A reclaimed resurrection faith will focus on more than individual human destinies after death. An unsuspected mystery of the faith lurks like leaven in the eucharistic acclamations: “Christ has died. Christ is risen. Christ will come again.” That leaven has not yet risen to transform the whole loaf, but perhaps the time is coming. This acclamation proclaims the mystery of the faith, but its significance is for the most part missed. The Christ who has died, who is risen, and who will come again, is not simply Jesus of Nazareth, but the whole of God’s transformed creation.
This resurrected and much beloved ‘Son’ is not simply Jesus, but all of us—together. Not just homo sapiens, let alone homo christiani—but all of creation. This is not simply a recurrence of universalism, but a reclaiming of Paul’s vision of cosmic salvation extending to the whole of creation.
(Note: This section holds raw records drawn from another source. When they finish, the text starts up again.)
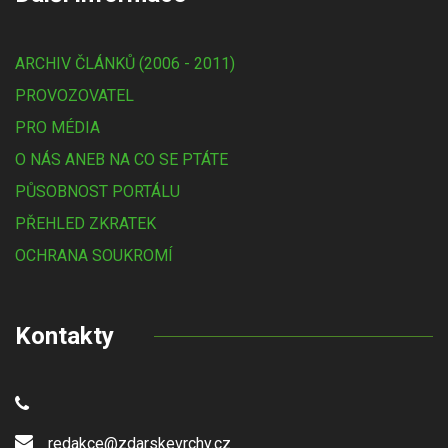
ARCHIV ČLÁNKŮ (2006 - 2011)
PROVOZOVATEL
PRO MÉDIA
O NÁS ANEB NA CO SE PTÁTE
PŮSOBNOST PORTÁLU
PŘEHLED ZKRATEK
OCHRANA SOUKROMÍ
Kontakty
redakce@zdarskevrchy.cz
Understood this way, the resurrection of Jesus is not only the action of a generous and faithful God at the very heart of life, but also the charter for a Christian mission in the global village. The purpose of Christianity is not to gain adherents from other spiritual communities, but to pray and work for the coming of God’s kingdom, for the resurrection of all creation, for the day of cosmic liberation. This is a vision that can shape the way people of Christian faith understand God, the world, and ourselves. It is a broad and generous vision. It offers a basis for lives that are holy and authentic. It might even allow us to form and sustain communities of faith where the ‘dangerous’ memory of Jesus is kept alive, and where “the future of what Jesus started is being lived out.”